За весьма короткое время и в очень немногочисленной компании Достоевский пережил все романтические бури, запечатленные в литературе эпохи, с ее страстной тоской по идеалу и религиозному преображению мира. С помощью лучшего из посредников — поэзии — он познал мятежную силу любви, которая не знает умеренности и середины, ощутил томление восторженной души по недостижимому идеалу. Он прикоснулся к атмосфере таинственного лиризма, испытал состояние утонченной чуткости и высокой посвященности. В юношеские годы с ним произошло главное чудо его дописательского существования: необходимейшие литературные и человеческие переживания посетили его вовремя.
Не как схоласт — теоретик романтического миросозерцания, не как жалкий подражатель модного стиля писал он брату о страстном напряжении захлестнувших его чувств: «Я имел у себя товарища, одно созданье, которое так любил я! Ты писал ко мне, брат, что я не читал Шиллера. Ошибаешься, брат! Я вызубрил Шиллера, говорил им, бредил им; и я думаю, что ничего более кстати не сделала судьба в моей жизни, как дала мне узнать великого поэта в такую эпоху моей жизни; никогда бы я не мог узнать его так, как тогда. Читая с ним Шиллера, я поверял над ним и благородного, пламенного Дон Карлоса, и маркиза Позу, и Мортимера. Эта дружба так много принесла мне и горя и наслажденья! Теперь я вечно буду молчать об этом; имя же Шиллера стало мне родным, каким‑то волшебным звуком, вызывающим столько мечтаний; они горьки, брат».

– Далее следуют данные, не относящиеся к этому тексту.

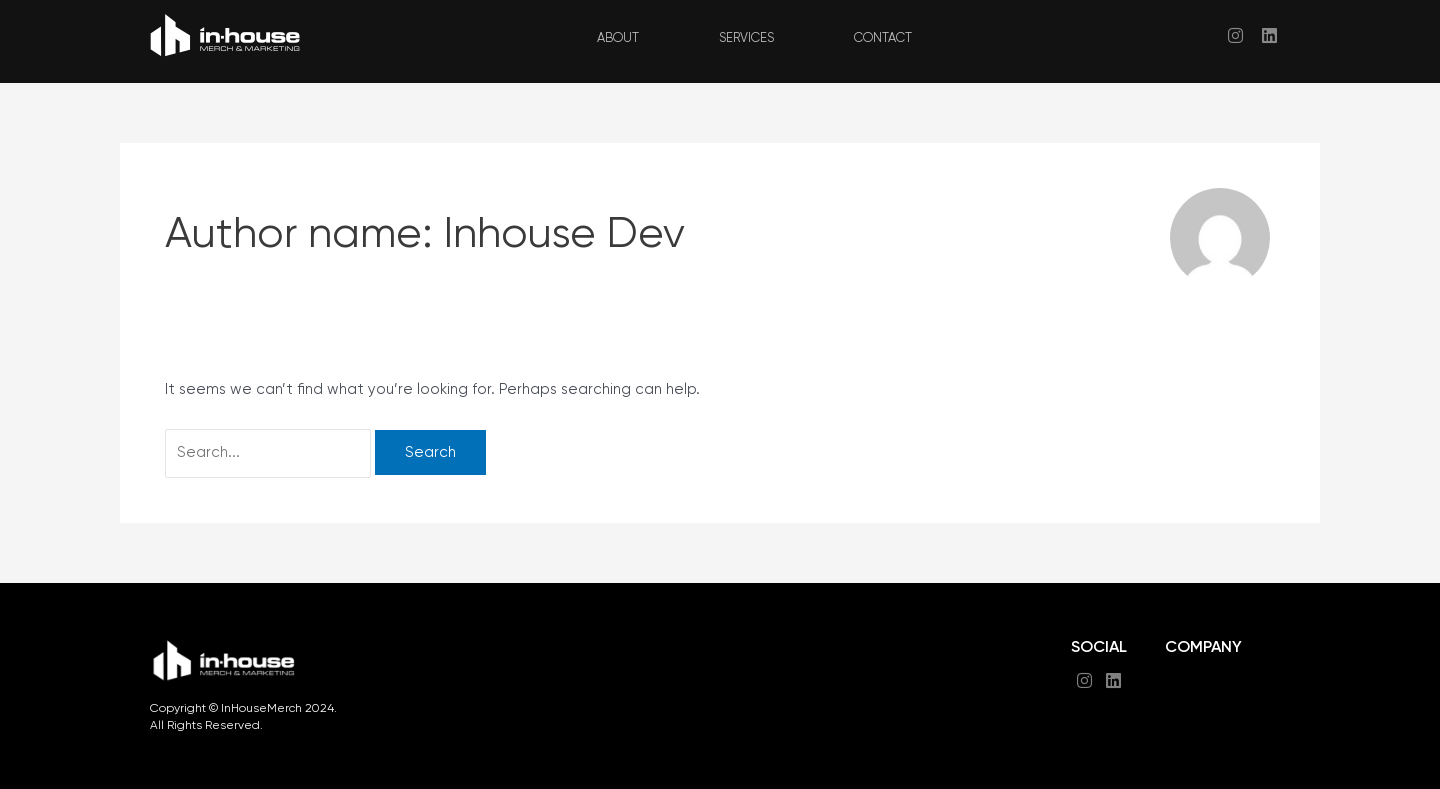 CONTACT (883, 38)
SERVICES (746, 38)
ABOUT (618, 38) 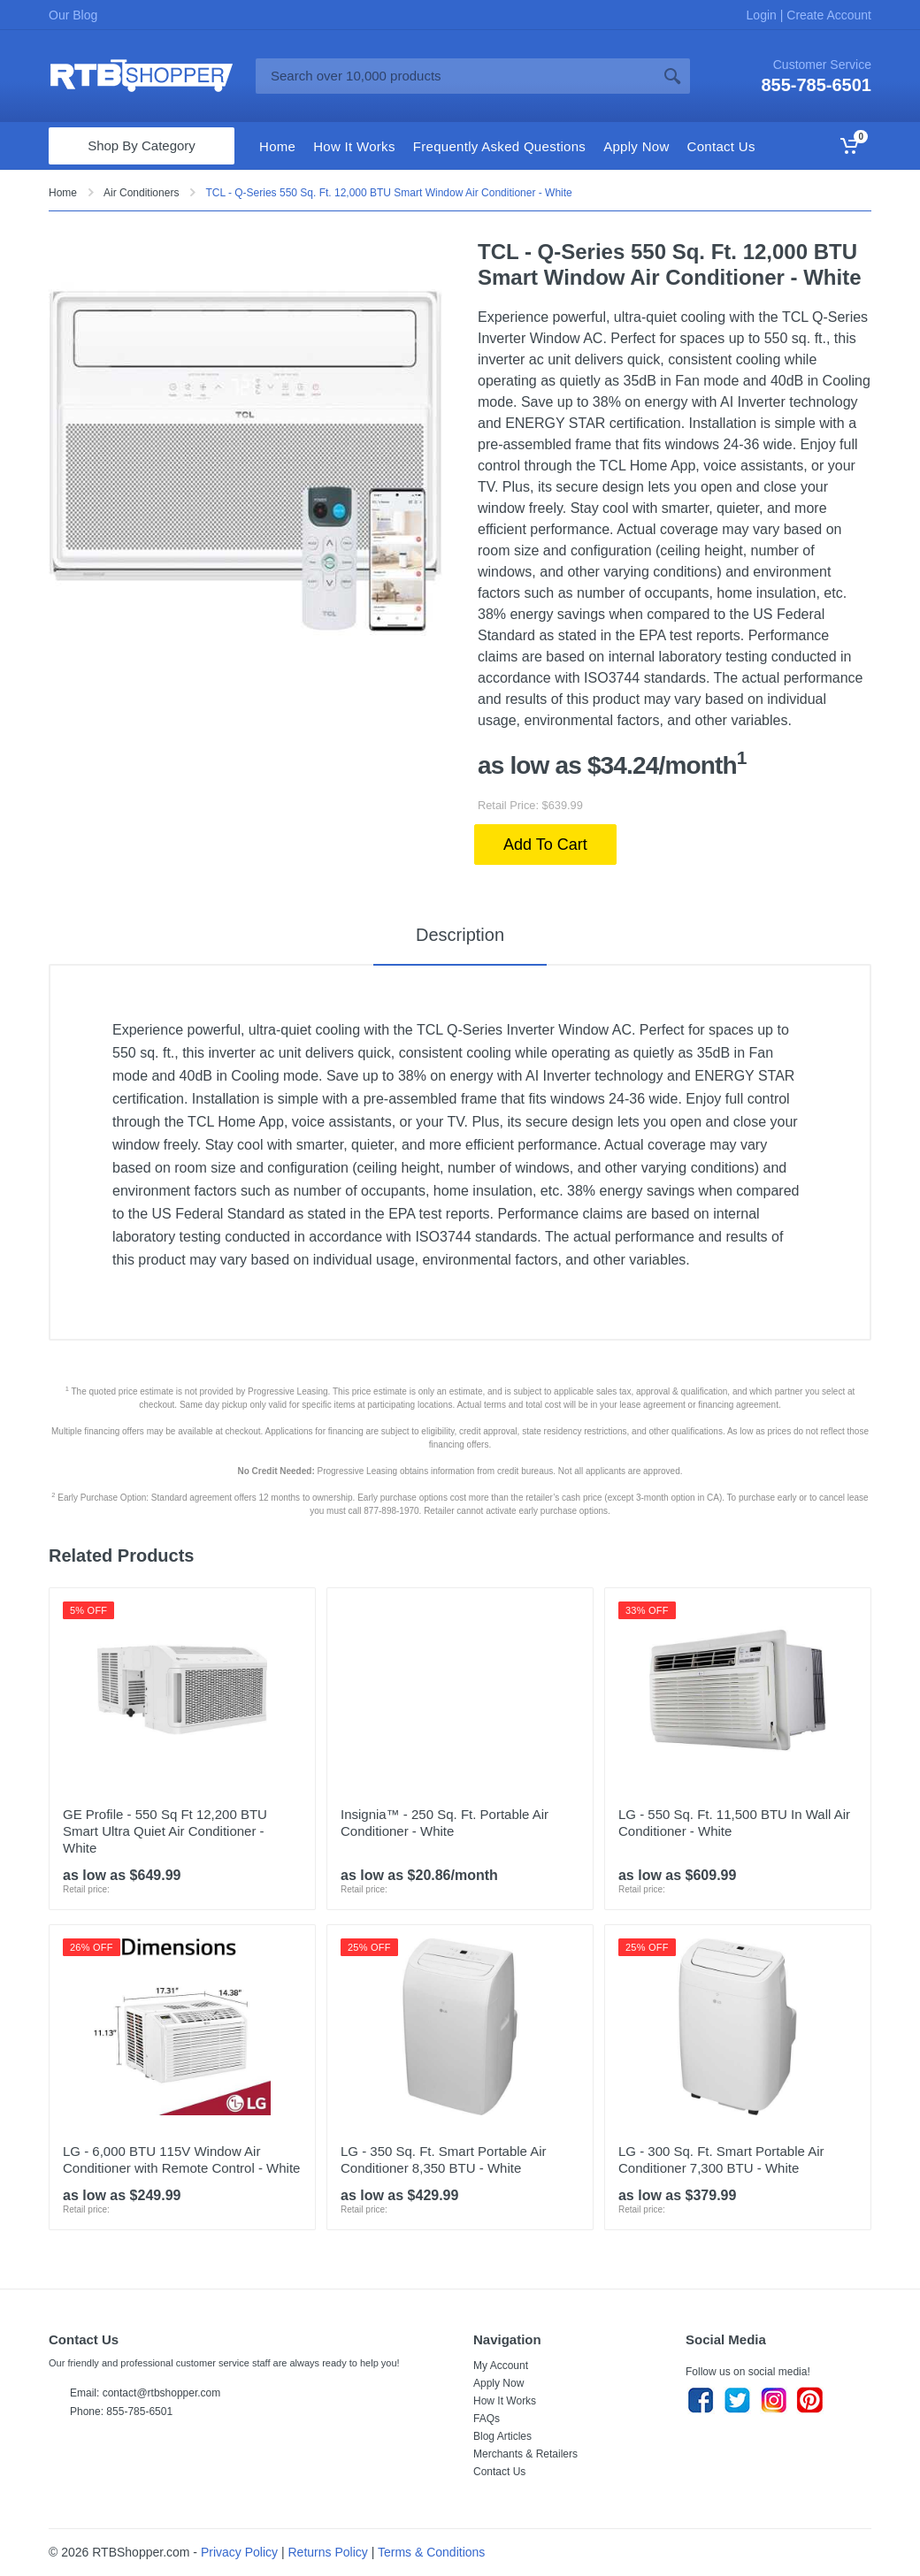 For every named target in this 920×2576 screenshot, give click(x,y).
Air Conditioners (141, 193)
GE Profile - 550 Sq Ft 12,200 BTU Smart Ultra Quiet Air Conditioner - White (165, 1831)
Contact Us (499, 2471)
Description (460, 934)
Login (763, 15)
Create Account (827, 15)
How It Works (504, 2401)
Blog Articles (502, 2436)
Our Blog (73, 15)
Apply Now (498, 2383)
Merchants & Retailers (525, 2454)
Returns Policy (328, 2552)
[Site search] (455, 76)
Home (63, 193)
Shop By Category (142, 145)
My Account (500, 2365)
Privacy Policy (239, 2552)
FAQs (486, 2418)
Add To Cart (545, 844)
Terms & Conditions (431, 2552) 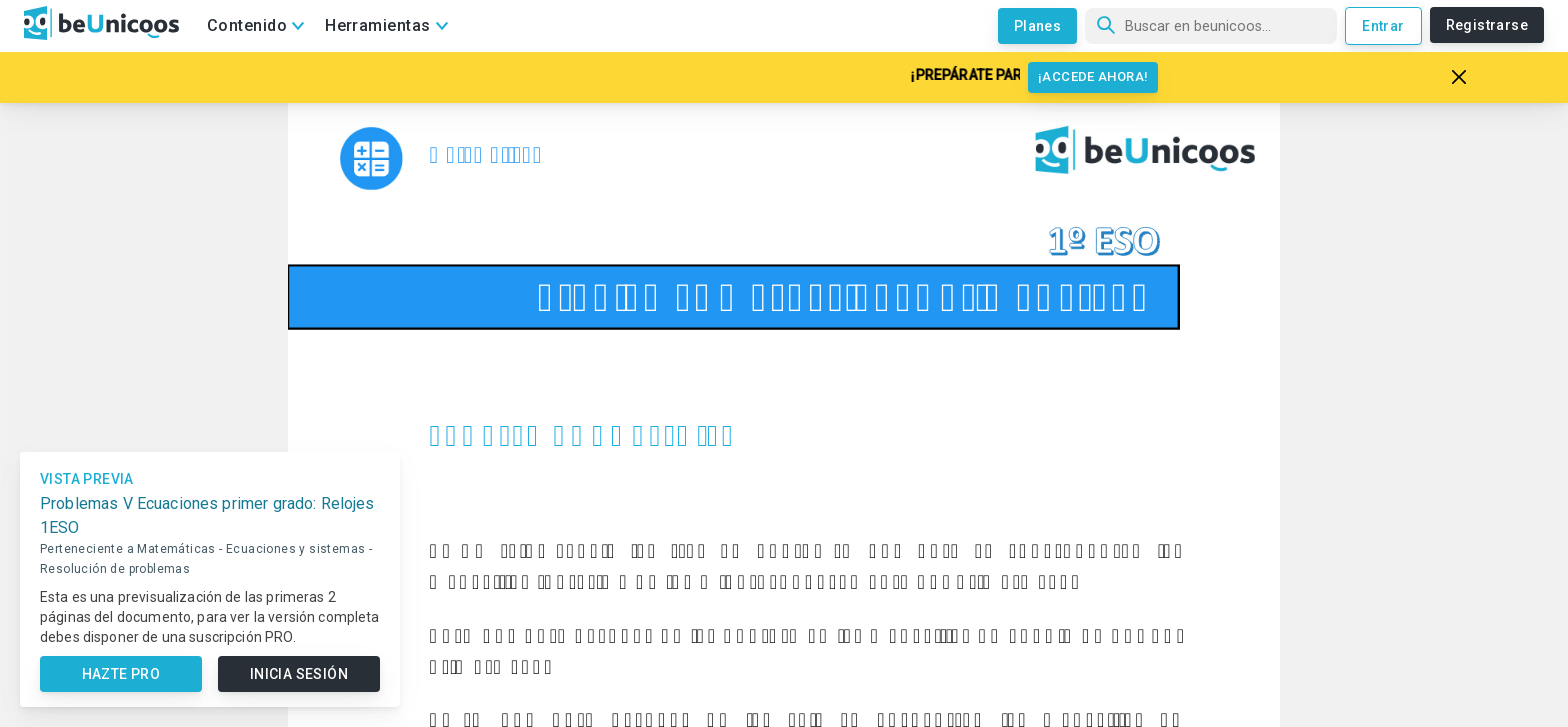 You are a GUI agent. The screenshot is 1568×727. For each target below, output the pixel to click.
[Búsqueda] (1211, 26)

В семнадцать лет, еще не став писателем, он уже был и художником и мыслителем: ему было дано тонко чувствовать и глубоко проникать в мир возвышенных идей и высоких образов. В том же самом письме к брату, где он, как обычный школьник, жаловался на «подлецов преподавателей», содержалось проникновенное определение философии через поэзию: «Поэт в порыве вдохновенья разгадывает Бога, следовательно, исполняет назначенье философии. Следовательно, поэтический восторг есть восторг философии… Следовательно, философия есть та же поэзия, только высший градус ее!..»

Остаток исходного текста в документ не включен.